Usage: incompatibilities with the Japanese version:

  • Using a Japanese “intermission” save will actually prevent some texts from being translated (as they come from the save itself). “Continue” (suspend) saves from the Japanese games will probably have undesired side-effects.
  • Savestates from the Japanese game won’t work properly (as the memory layout is different).
  • Hacks to give yourself more money, skills and others may or may not work.
  • The save editor still works, although it is unable to render text properly or let you rename your hero & robot in a way the English game likes.

Known Limitations:

  • Renaming heroes and their robots is more restricted than it would be in modern entries in the SRW series, and entering a long name can result into a “bad display of text”. The game will assume the name is less than 80 pixels, and the number of characters in the name is limited, but the game doesn’t check the pixels at the time you rename heroes/robots, so it’s up to you to be reasonable.
  • The “Gundam Deathscythe Hell” has the hell of a long name. The team couldn’t get themselves to use an abbreviation for it, so it does “overflow” out of the small status box at the bottom of the screen when the cursor hovers over it.
  • Puru appears after Puru Two in the Pilotpedia. Black couldn’t find how to change that, though that shouldn’t prevent anyone from enjoying the game.
  • A unit that is underground will be offered to surface with a menu item that reads “Land” (like it would for a flying unit). While this isn’t elegant, there are few units that go underground and we wanted to keep a verb here (rather than going with “on surface” or things like this). It’s still fairly understandable.
  • The combo attack “Darkness God Finger” has Domon’s line incorrect (as it is the same line in Japanese for another attack). It still sounds cool, though. If you have a fix for this, we’re interested!
  • This translation has been tested on PSP “fat” with 6.60 ME-1.8, PSP-2000 with 6.60 PRO-B10, PSP 3000, and the ppsspp emulator. Other setups may or may not work.

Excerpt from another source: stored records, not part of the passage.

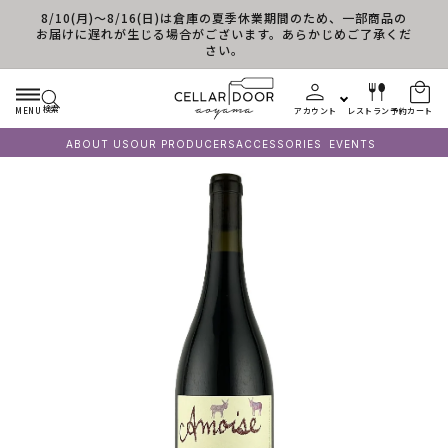
8/10(月)～8/16(日)は倉庫の夏季休業期間のため、一部商品の
コンテンツに進む
お届けに遅れが生じる場合がございます。あらかじめご了承くだ
さい。
検索
MENU
アカウント
レストラン予約
カート
ABOUT US
OUR PRODUCERS
ACCESSORIES
EVENTS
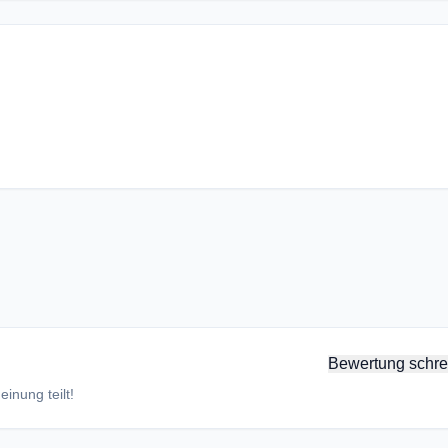
Bewertung schre
inung teilt!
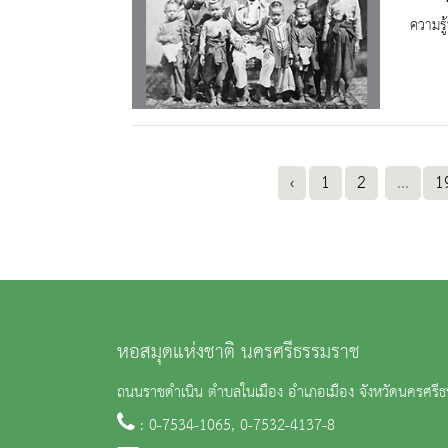
ความรู้
‹
1
2
...
1
หอสมุดแห่งชาติ นครศรีธรรมราช
ถนนราชดำเนิน ตำบลในเมือง อำเภอเมือง จังหวัดนครศร
: 0-7534-1065, 0-7532-4137-8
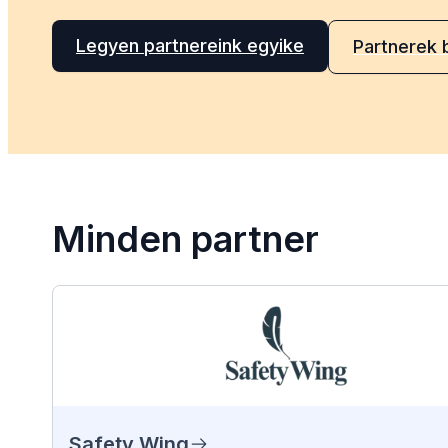
Legyen partnereink egyike
Partnerek
Minden partner
Safety Wing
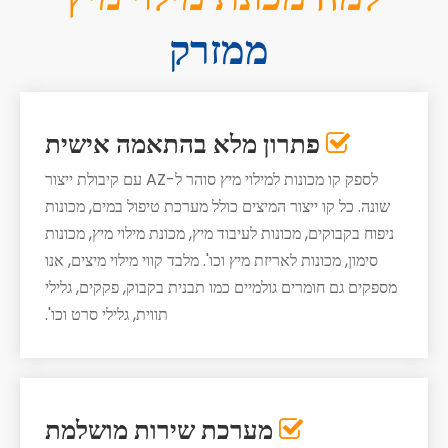
ממזרק
פתרון מלא בהתאמה אישית

לספק קו מכונות למילוי מיץ סוהר ל-AZ עם קיבולת ייצור
שונה. כל קו ייצור המיצים כולל מערכת טיפול במים, מכונות
ניפוח בקבוקים, מכונות לעיבוד מיץ, מכונת מילוי מיץ, מכונות
סימון, מכונות לאריזת מיץ וכו'. מלבד קווי מילוי מיצים, אנו
מספקים גם חומרים גולמיים כמו תבנית בקבוק, פקקים, גלילי
תווית, גלילי סרט וכו'.
מערכת שירות מושלמת

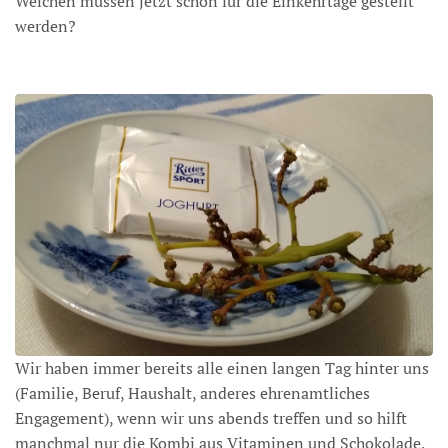
Weichen müssen jetzt schon für die Einkehrtage gestellt
werden?
Wir haben immer bereits alle einen langen Tag hinter uns
(Familie, Beruf, Haushalt, anderes ehrenamtliches
Engagement), wenn wir uns abends treffen und so hilft
manchmal nur die Kombi aus Vitaminen und Schokolade,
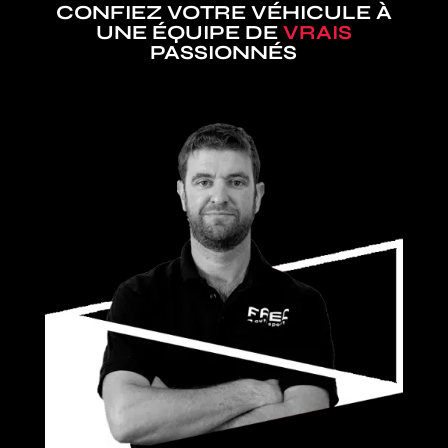
CONFIEZ VOTRE VÉHICULE À
UNE ÉQUIPE DE
VRAIS
PASSIONNÉS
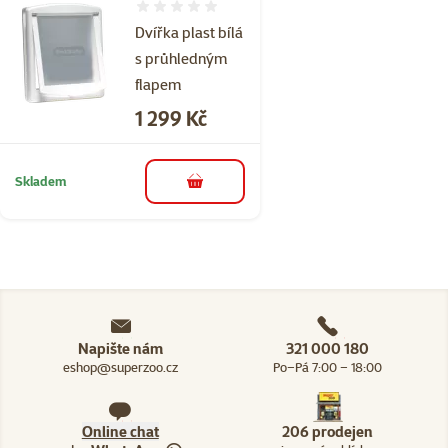
Hodnocení 0%
Dvířka plast bílá
s průhledným
flapem
Cena
1 299 Kč
Skladem
do košíku
Napište nám
321 000 180
eshop@superzoo.cz
Po–Pá 7:00 – 18:00
Online chat
206 prodejen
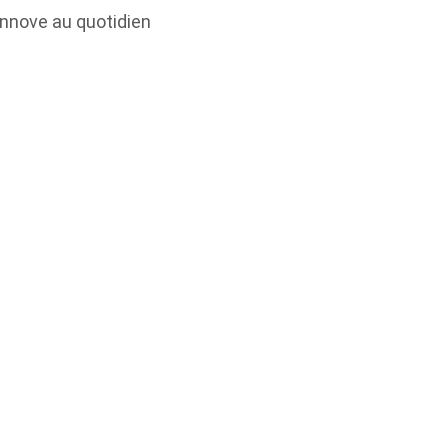
innove au quotidien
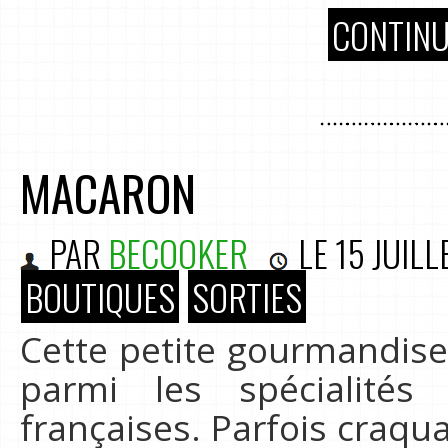
CONTINU
MACARON
PAR
BECOOKER
LE
15 JUILL
BOUTIQUES
SORTIES
Cette petite gourmandis
parmi les spécialité
françaises. Parfois craqua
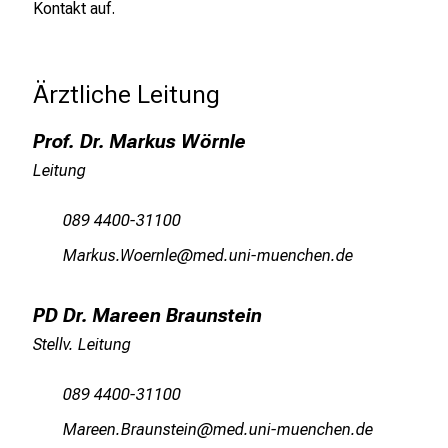
Kontakt auf.
f
f
e
n
Ärztliche Leitung
S
i
Prof. Dr. Markus Wörnle
e
Leitung
E
x
089 4400-31100
p
OgpofceUüipuäi
vimtful#vfiuyziu mi
e
r
t
PD Dr. Mareen Braunstein
e
Stellv. Leitung
n
,
089 4400-31100
e
OgpiiJu-Apgfucbilu
vimn ful_vfiuyziu mSi
n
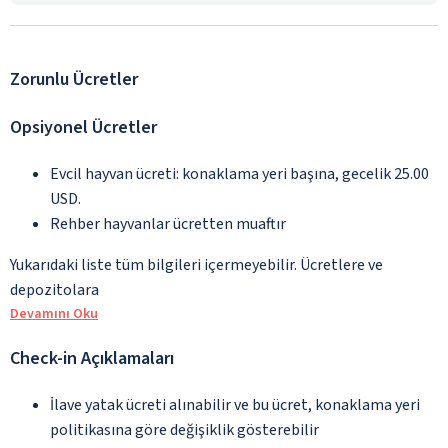
Zorunlu Ücretler
Opsiyonel Ücretler
Evcil hayvan ücreti: konaklama yeri başına, gecelik 25.00
USD.
Rehber hayvanlar ücretten muaftır
Yukarıdaki liste tüm bilgileri içermeyebilir. Ücretlere ve
depozitolara
Devamını Oku
Check-in Açıklamaları
İlave yatak ücreti alınabilir ve bu ücret, konaklama yeri
politikasına göre değişiklik gösterebilir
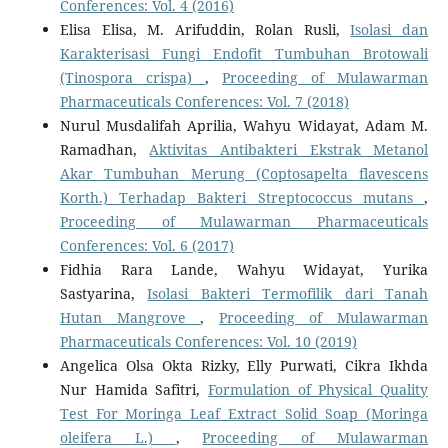
Conferences: Vol. 4 (2016)
Elisa Elisa, M. Arifuddin, Rolan Rusli,
Isolasi dan
Karakterisasi Fungi Endofit Tumbuhan Brotowali
(Tinospora crispa)
,
Proceeding of Mulawarman
Pharmaceuticals Conferences: Vol. 7 (2018)
Nurul Musdalifah Aprilia, Wahyu Widayat, Adam M.
Ramadhan,
Aktivitas Antibakteri Ekstrak Metanol
Akar Tumbuhan Merung (Coptosapelta flavescens
Korth.) Terhadap Bakteri Streptococcus mutans
,
Proceeding of Mulawarman Pharmaceuticals
Conferences: Vol. 6 (2017)
Fidhia Rara Lande, Wahyu Widayat, Yurika
Sastyarina,
Isolasi Bakteri Termofilik dari Tanah
Hutan Mangrove
,
Proceeding of Mulawarman
Pharmaceuticals Conferences: Vol. 10 (2019)
Angelica Olsa Okta Rizky, Elly Purwati, Cikra Ikhda
Nur Hamida Safitri,
Formulation of Physical Quality
Test For Moringa Leaf Extract Solid Soap (Moringa
oleifera L.)
,
Proceeding of Mulawarman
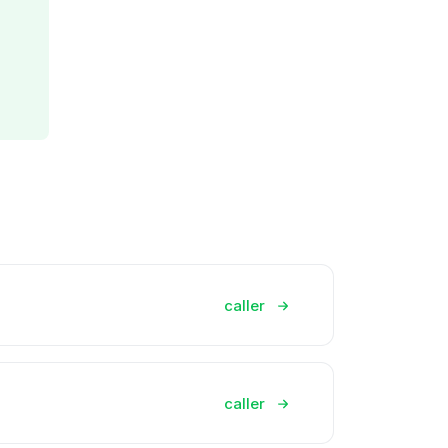
caller
caller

Limitations from the original game:

  • Like the original game, the Counter skill item doesn’t really grant thepilot who uses it the Counter skill (although the Pilot will list it in his/her skills). Black couldn’t find a fix for this - do let the team know if you have one!
  • The battle animation for the Stoner Sunshine has Shin Getter Robo split into Getter Robo machines instead of their newer counterpart.
  • The battle animation for the Dendronium’s large beam saber uses red, instead of pink.
  • The battle animation for one of Light’s attacks cuts the audio for his attack a bit short. But who understands Japanese, anyway, right?

A note from the programmer: As a first game translation ever, this project has been an interesting challenge for Black. He thrived to give the best quality he could - even with limited assembly skills. In all honesty, this has been a great learning exercise. The game is overall on the “easier to get into” from a programming side, thanks to its being on the PSP (which offers a great emulator with debugging capabilities, has known graphical formats, has known assembly toolchains and whatnot), and thanks to its internal structure. As a sharing of experience with others, Black would like to mention that he set out hoping for this to be a project for “2 years or so”. It ended up as 5 years, and they felt very busy, for the most part, turning both the translator and programmer into no-lives. But they were great, and Black strongly believes that this translation reached this state thanks to the great relationship that was established and entertained. This is a prety big game, when one thinks about it: 58 missions, 26k lines of story text, 13k lines of battle quotes, 7k short lines of other text, 490+ weapons, 428 mechs, 88 playable characters among a cast of 199, 61 musics. So that would count as 2 takeaways: always care for the people in your team, and don’t ever think you understand how long the project will take. Black hopes the friendship shows through in the translation.